Lack of an association between the presence of circulating immature myeloid cells (IMCs) and shorter survival times for the Düsseldorf cohort may reflect earlier stages of disease among this cohort than among the M. D. Anderson cohort; indeed, increasing percentages of circulating IMCs (including blasts) are commonly observed with disease progression. Inverse correlation between the presence of circulating IMCs and survival time was also reported by Fenaux et al1-3 (107 patients) and by del Cañizo et al1-4 (70 patients) in reports of the 2 other largest series of patients with CMML published to date. In our study, elevated serum LDH level was associated with shorter survival in univariate but not in multivariate analysis.
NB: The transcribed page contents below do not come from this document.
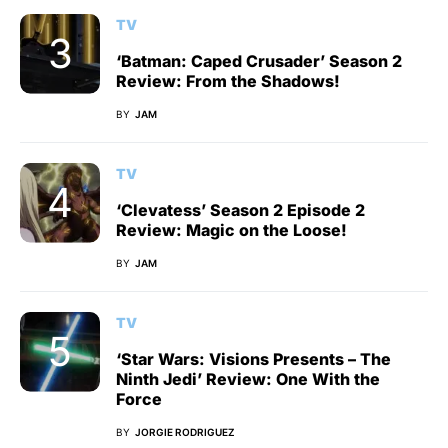
TV
‘Batman: Caped Crusader’ Season 2
Review: From the Shadows!
BY
JAM
TV
‘Clevatess’ Season 2 Episode 2
Review: Magic on the Loose!
BY
JAM
TV
‘Star Wars: Visions Presents – The
Ninth Jedi’ Review: One With the
Force
BY
JORGIE RODRIGUEZ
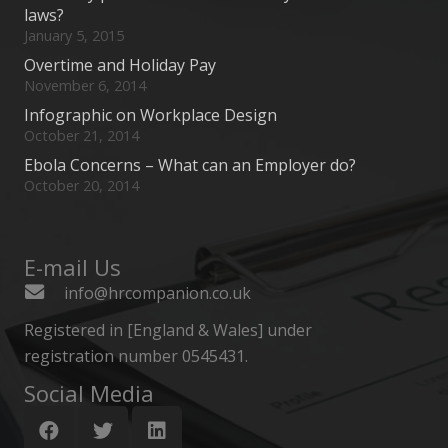
laws?
January 5, 2015
Overtime and Holiday Pay
November 6, 2014
Infographic on Workplace Design
October 21, 2014
Ebola Concerns – What can an Employer do?
October 20, 2014
E-mail Us
info@hrcompanion.co.uk
Registered in [England & Wales] under
registration number 0545431.
Social Media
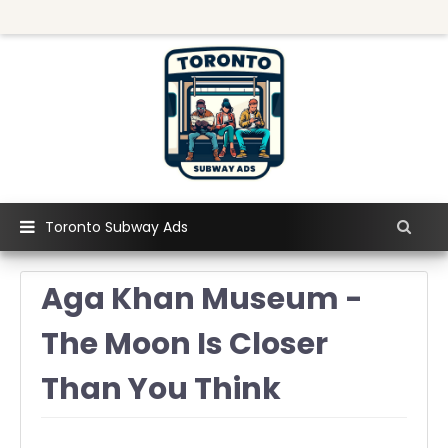
Toronto Subway Ads
Aga Khan Museum -
The Moon Is Closer
Than You Think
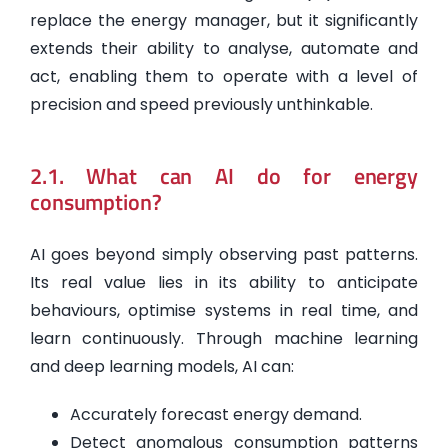
replace the energy manager, but it significantly
extends their ability to analyse, automate and
act, enabling them to operate with a level of
precision and speed previously unthinkable.
2.1. What can AI do for energy
consumption?
AI goes beyond simply observing past patterns.
Its real value lies in its ability to anticipate
behaviours, optimise systems in real time, and
learn continuously. Through machine learning
and deep learning models, AI can:
Accurately forecast energy demand.
Detect anomalous consumption patterns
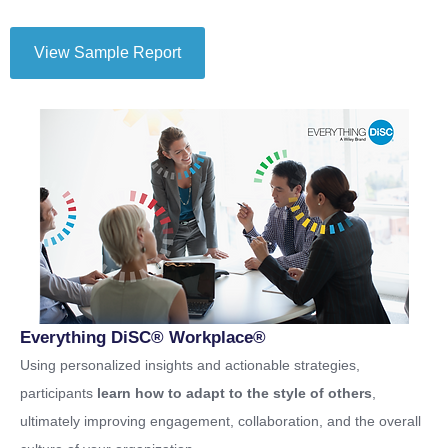
View Sample Report
Everything DiSC® Workplace®
Using personalized insights and actionable strategies,
participants
learn how to adapt to the style of others
,
ultimately improving engagement, collaboration, and the overall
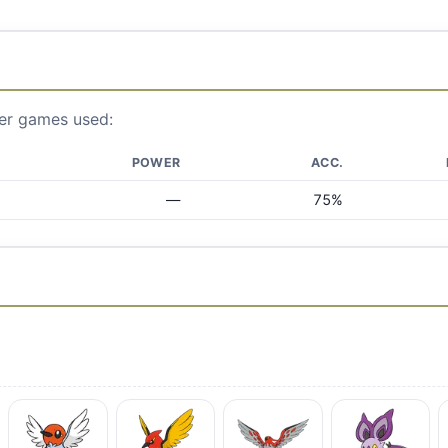
ier games used:
POWER
ACC.
—
75%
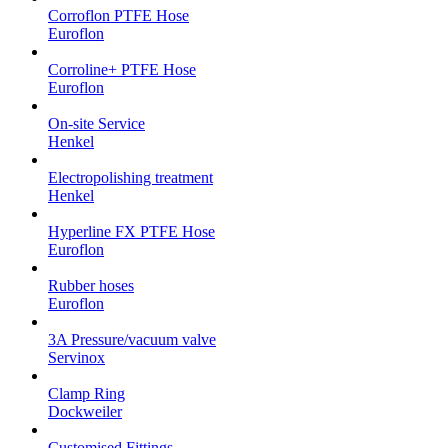
Corroflon PTFE Hose
Euroflon
Corroline+ PTFE Hose
Euroflon
On-site Service
Henkel
Electropolishing treatment
Henkel
Hyperline FX PTFE Hose
Euroflon
Rubber hoses
Euroflon
3A Pressure/vacuum valve
Servinox
Clamp Ring
Dockweiler
Customised Fittings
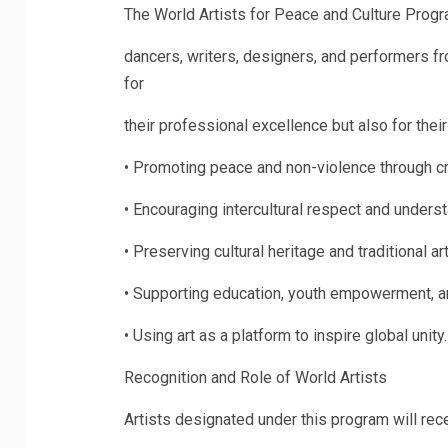
The World Artists for Peace and Culture Progra
dancers, writers, designers, and performers fr
for
their professional excellence but also for the
•
Promoting peace and non-violence through cre
•
Encouraging intercultural respect and underst
•
Preserving cultural heritage and traditional ar
•
Supporting education, youth empowerment, 
•
Using art as a platform to inspire global unity.
Recognition and Role of World Artists
Artists designated under this program will rece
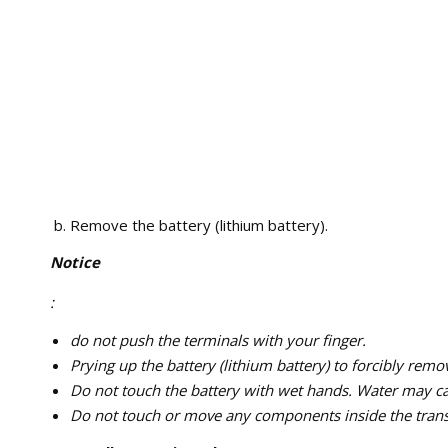
Remove the battery (lithium battery).
Notice
:
do not push the terminals with your finger.
Prying up the battery (lithium battery) to forcibly remo
Do not touch the battery with wet hands. Water may c
Do not touch or move any components inside the transm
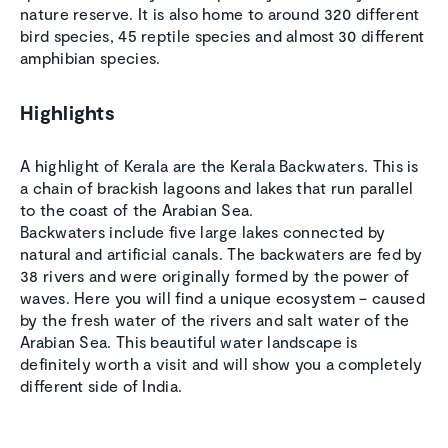
nature reserve. It is also home to around 320 different
bird species, 45 reptile species and almost 30 different
amphibian species.
Highlights
A highlight of Kerala are the Kerala Backwaters. This is
a chain of brackish lagoons and lakes that run parallel
to the coast of the Arabian Sea.
Backwaters include five large lakes connected by
natural and artificial canals. The backwaters are fed by
38 rivers and were originally formed by the power of
waves. Here you will find a unique ecosystem – caused
by the fresh water of the rivers and salt water of the
Arabian Sea. This beautiful water landscape is
definitely worth a visit and will show you a completely
different side of India.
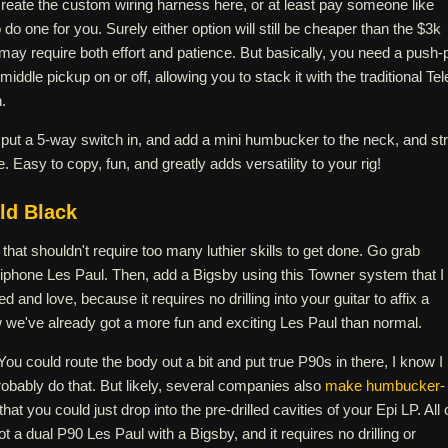
create the custom wiring harness here, or at least pay someone like
 do one for you. Surely either option will still be cheaper than the $3k
t may require both effort and patience. But basically, you need a push-p
middle pickup on or off, allowing you to stack it with the traditional Tel
.
 put a 5-way switch in, and add a mini humbucker to the neck, and str
. Easy to copy, fun, and greatly adds versatility to your rig!
ld Black
that shouldn't require too many luthier skills to get done. Go grab
piphone Les Paul. Then, add a Bigsby using this Towner system that I
 and love, because it requires no drilling into your guitar to affix a
w we've already got a more fun and exciting Les Paul than normal.
You could route the body out a bit and put true P90s in there, I know I
obably do that. But likely, several companies also
make humbucker-
that you could just drop into the pre-drilled cavities of your Epi LP. All 
t a dual P90 Les Paul with a Bigsby, and it requires no drilling or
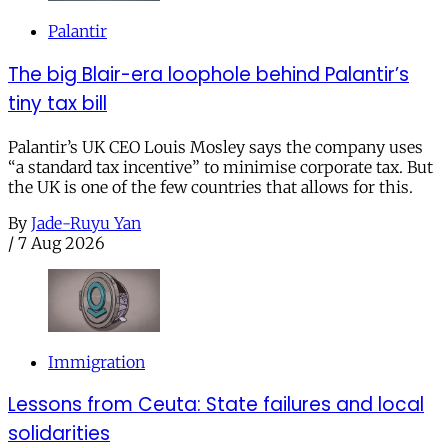
Palantir
The big Blair-era loophole behind Palantir’s
tiny tax bill
Palantir’s UK CEO Louis Mosley says the company uses
“a standard tax incentive” to minimise corporate tax. But
the UK is one of the few countries that allows for this.
By
Jade-Ruyu Yan
/
7 Aug 2026
Immigration
Lessons from Ceuta: State failures and local
solidarities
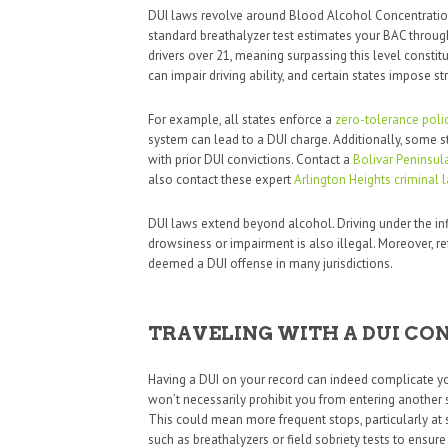
DUI laws revolve around Blood Alcohol Concentration
standard breathalyzer test estimates your BAC through 
drivers over 21, meaning surpassing this level constit
can impair driving ability, and certain states impose stri
For example, all states enforce a
zero-tolerance poli
system can lead to a DUI charge. Additionally, some s
with prior DUI convictions. Contact a
Bolivar Peninsul
also contact these expert
Arlington Heights criminal 
DUI laws extend beyond alcohol. Driving under the inf
drowsiness or impairment is also illegal. Moreover, 
deemed a DUI offense in many jurisdictions.
TRAVELING WITH A DUI CO
Having a DUI on your record can indeed complicate your
won’t necessarily prohibit you from entering another 
This could mean more frequent stops, particularly at 
such as breathalyzers or field sobriety tests to ensure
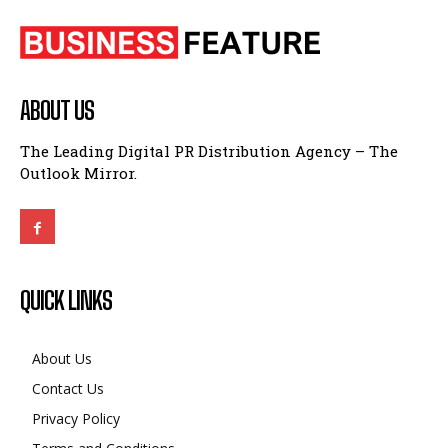
ABOUT US
The Leading Digital PR Distribution Agency – The
Outlook Mirror.
QUICK LINKS
About Us
Contact Us
Privacy Policy
Terms and Conditions
Disclaimer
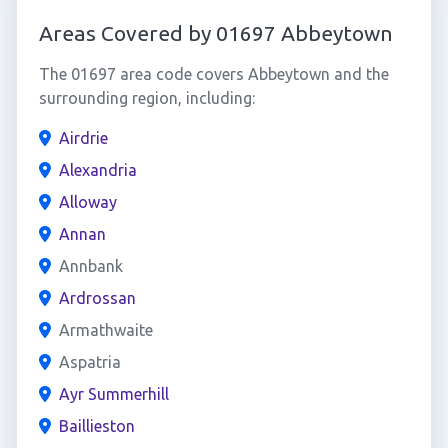
Areas Covered by 01697 Abbeytown
The 01697 area code covers Abbeytown and the
surrounding region, including:
Airdrie
Alexandria
Alloway
Annan
Annbank
Ardrossan
Armathwaite
Aspatria
Ayr Summerhill
Baillieston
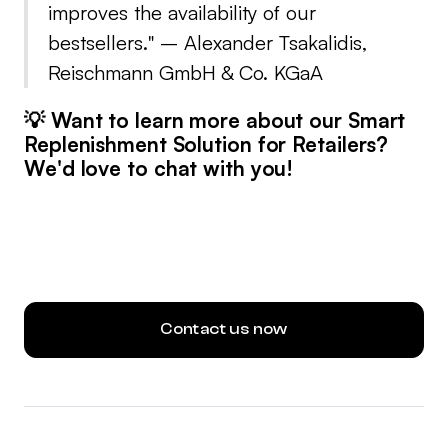
improves the availability of our
bestsellers.
" – Alexander Tsakalidis,
Reischmann GmbH & Co. KGaA
💡 Want to learn more about our Smart
Replenishment Solution for Retailers?
We'd love to chat with you!
Contact us now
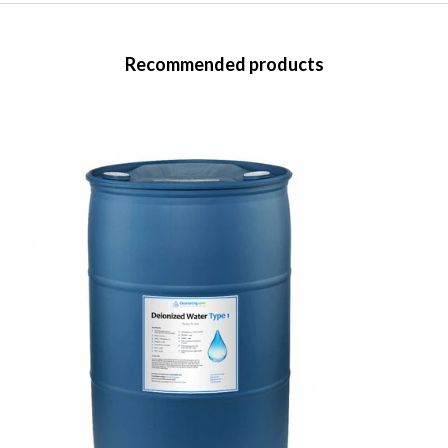
Recommended products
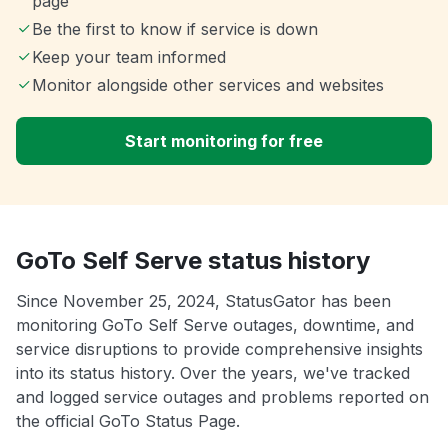
page
Be the first to know if service is down
Keep your team informed
Monitor alongside other services and websites
Start monitoring for free
GoTo Self Serve status history
Since November 25, 2024, StatusGator has been
monitoring GoTo Self Serve outages, downtime, and
service disruptions to provide comprehensive insights
into its status history. Over the years, we've tracked
and logged service outages and problems reported on
the official GoTo Status Page.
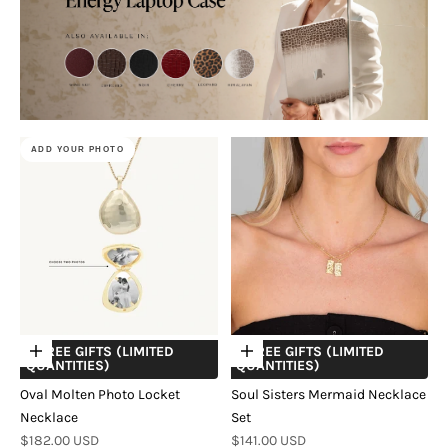
ADD YOUR PHOTO
+ FREE GIFTS (LIMITED
+ FREE GIFTS (LIMITED
Choose options
Choose options
QUANTITIES)
QUANTITIES)
Oval Molten Photo Locket
Soul Sisters Mermaid Necklace
Necklace
Set
Sale price
Sale price
$182.00 USD
$141.00 USD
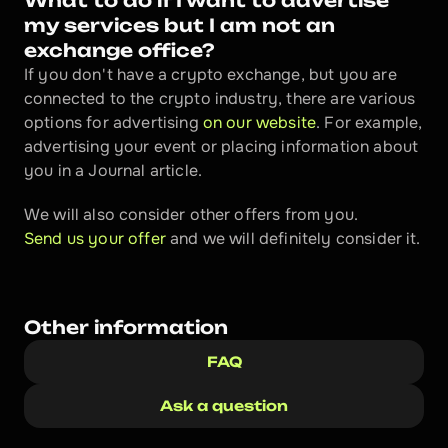
What to do if I want to advertise 
my services but I am not an 
exchange office?
If you don't have a crypto exchange, but you are 
connected to the crypto industry, there are various 
options for advertising 
on our website
. For example, 
advertising your event or placing information about 
you in a Journal article. 
We will also consider other offers from you. 
Send us your offer 
and we will definitely consider it.
Other information
FAQ
Ask a question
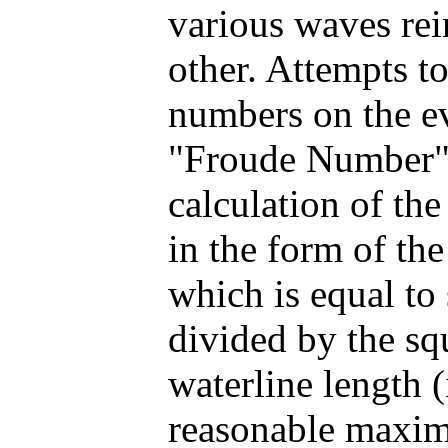
various waves rei
other. Attempts t
numbers on the ev
"Froude Number".
calculation of t
in the form of the
which is equal to
divided by the sq
waterline length (
reasonable maxim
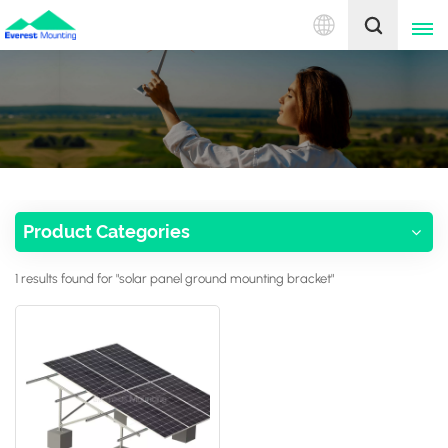
English
English
中文
Product Categories
1 results found for "solar panel ground mounting bracket"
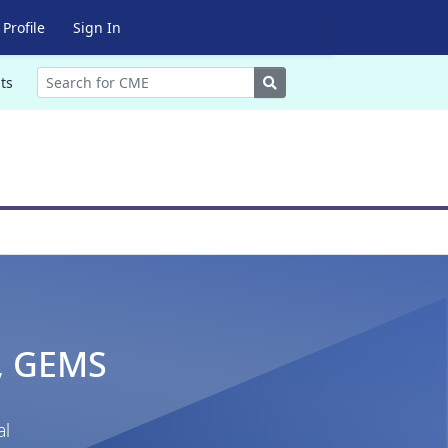
Profile
Sign In
Search
ts
., GEMS
al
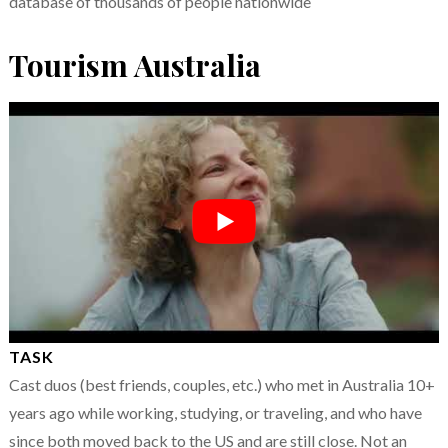
database of thousands of people nationwide
Tourism Australia
TASK
Cast duos (best friends, couples, etc.) who met in Australia 10+
years ago while working, studying, or traveling, and who have
since both moved back to the US and are still close. Not an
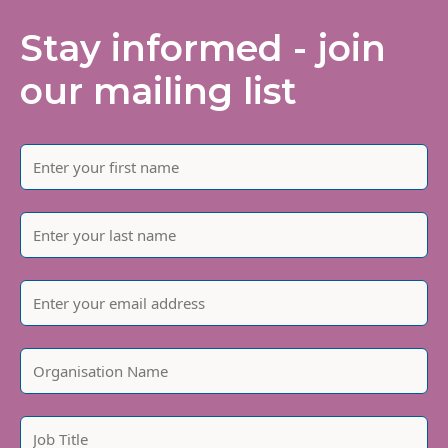
Stay informed - join
our mailing list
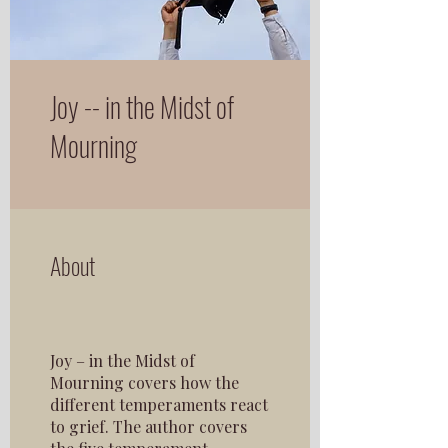
Joy -- in the Midst of
Mourning
About
Joy – in the Midst of
Mourning covers how the
different temperaments react
to grief. The author covers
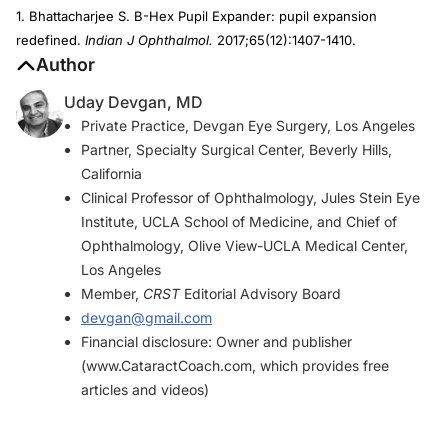
1. Bhattacharjee S. B-Hex Pupil Expander: pupil expansion
redefined.
Indian J Ophthalmol.
2017;65(12):1407-1410.
Author
Uday Devgan, MD
Private Practice, Devgan Eye Surgery, Los Angeles
Partner, Specialty Surgical Center, Beverly Hills,
California
Clinical Professor of Ophthalmology, Jules Stein Eye
Institute, UCLA School of Medicine, and Chief of
Ophthalmology, Olive View-UCLA Medical Center,
Los Angeles
Member,
CRST
Editorial Advisory Board
devgan@gmail.com
Financial disclosure: Owner and publisher
(www.CataractCoach.com, which provides free
articles and videos)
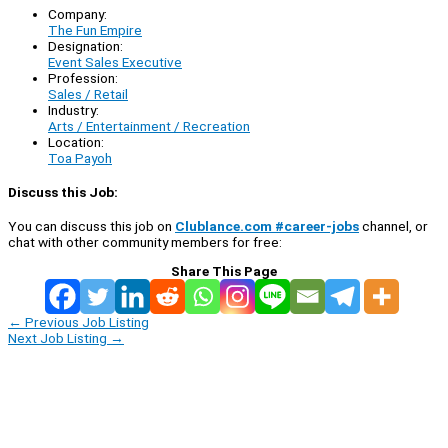
Company:
The Fun Empire
Designation:
Event Sales Executive
Profession:
Sales / Retail
Industry:
Arts / Entertainment / Recreation
Location:
Toa Payoh
Discuss this Job:
You can discuss this job on
Clublance.com #career-jobs
channel, or
chat with other community members for free:
Share This Page
←
Previous Job Listing
Next Job Listing
→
The Düsseldorf scoring system1-5 and the MDAPS were both derived from analyses of still relatively limited cohorts of patients, and both systems likely have advantages and disadvantages for risk stratification. However, among the current Düsseldorf cohort of 212 patients with CMML, only a small proportion (6%) was identified as low risk using the Düsseldorf scoring system, and the longer median survival time among these patients is a projection based on only 13 patients. Indeed, the survival curves provided by Germing et al show that more than 45% of the patients in their low-risk category were dead at 36 months. In contrast, the MDAPS identified 39% of the patients in the Düsseldorf cohort as low risk, with a median survival time of 36 months. Therefore, compared with the Düsseldorf scoring system, the MDAPS appears to be able to identify a larger group of patients at low risk and hence not in urgent need of experimental therapy.
Using the MDAPS, the group of patients identified as high risk within the Düsseldorf cohort (6%) is smaller than our high-risk group of patients (currently 10% of 276 assessable patients). However, the median survival time for the high-risk group is less than 6 months for both cohorts, and we believe this finding may be clinically significant for identification of patients who could benefit from new treatments based on investigational drugs.
The value of the MDAPS owes mainly to the fact that it was derived from a population composed exclusively of patients with CMML. However, considering the wide heterogeneity of the disease, both the MDAPS and the Düsseldorf scoring systems are useful and may serve as a basis for further improvements in the prognostic stratification of patients.